In collaboration with PATH MVI, GSK is conducting further research into delaying and reducing the size of doses (i.e., fractional dosing) for RTS,S. Results of a recent phase II challenge study, comparing alternative dosing schedules of RTS,S, show greater efficacy in healthy volunteers receiving a fractional dose schedule. A further phase II study to test this hypothesis in malaria-endemic countries is planned to begin in 2017. In December 2016, the German government announced a grant of EUR 7.8 million to PATH MVI to support this trial. If RTS,S is more effective with lower doses, this could reduce per-dose production costs and potentially improve access. The ultimate aim is to develop a second-generation vaccine that reduces malaria cases by 75%, provides immunisation for longer than two years, and targets all populations living in P. falciparum malaria-endemic regions.

RTS,S currently requires refrigeration throughout the supply chain, which is a considerable challenge in sub-Saharan Africa. GSK is therefore collaborating with the Bill & Melinda Gates Foundation to render the adjuvant contained in RTS,S thermostable for three years at temperatures of up to 30°C. This project is currently in pre-clinical stages. A thermostable vaccine could have a substantial impact on coverage in low-resource populations.

Learning from the experiences of dengue and malaria

The first vaccines for dengue and malaria represents major breakthroughs in vaccine R&D, but both vaccines present implementation challenges. CYD-TDV requires strong data collection systems and greater clarity on whether its pricing will be affordable, and RTS,S has safety concerns and a challenging dosing schedule. While the introduction of these vaccines is welcome, there is still much that needs to be done to ensure their safe and effective implementation. These efforts must not compromise the sustainability of effective vector control strategies. Continued vaccine R&D targeting dengue and malaria is also needed.

At a high level, much of the “low-hanging fruit” in vaccine development has been picked, and complex technical challenges exist in developing new vaccines. At the same time, immunisation is increasingly being recognised as an important preventive intervention, and the industry is being called on to respond accordingly. The roll-out of the new dengue and malaria vaccines suggests that the potential benefits and risk reduction offered by vaccination are increasingly being prioritised even where their efficacy is less than that of other widely used vaccines. This prioritisation reflects the heavy burden imposed by these diseases and the corresponding pressure to respond.

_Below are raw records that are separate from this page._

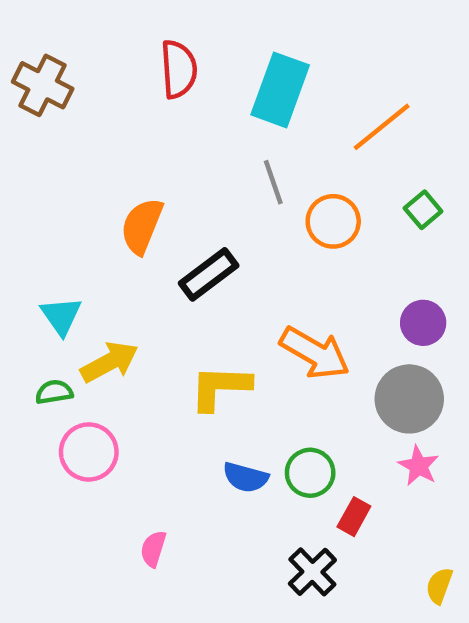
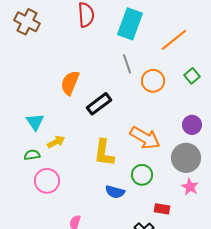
yellow arrow: (109, 362) -> (56, 142), size x0.7
yellow L-shape: (220, 387) -> (104, 153), turned -84
green circle: (310, 473) -> (142, 175), moved
red rectangle: (354, 517) -> (162, 209), turned 70

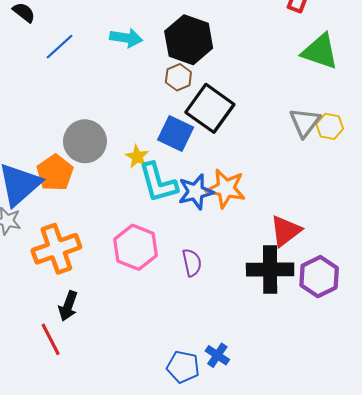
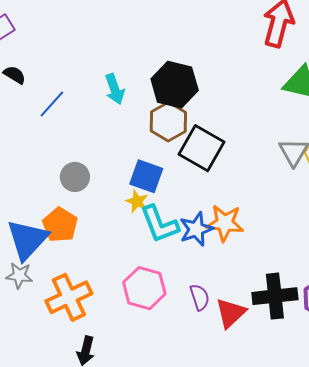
cyan arrow: (126, 38) -> (115, 89), turned 68
brown hexagon: (178, 77) -> (168, 122), size x1.5
blue square: (176, 134) -> (146, 176), moved
gray circle: (85, 141) -> (75, 177), moved, size x0.7
red triangle: (286, 231) -> (231, 313), moved

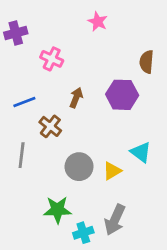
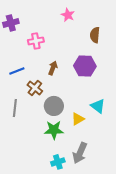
pink cross: (52, 59) -> (36, 41), turned -35
brown semicircle: (147, 62) -> (95, 35), moved
gray circle: (79, 167) -> (54, 106), moved
green star: (57, 210) -> (54, 130), moved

Where the potential benefit of immunisation is substantial, but the outcomes of vaccine candidates have so far been sub-optimal, there is a strong need for careful implementation plans that adequately test new vaccines in real-world settings. These plans must be able to respond rapidly to newly emerging data. They must also ensure new vaccines are implemented safely and cost-effectively without compromising existing interventions. The new dengue and malaria vaccines present invaluable opportunities, including for vaccine companies, to gain insights into viable models for effectively developing and implementing new vaccines that respond to contemporary global health challenges.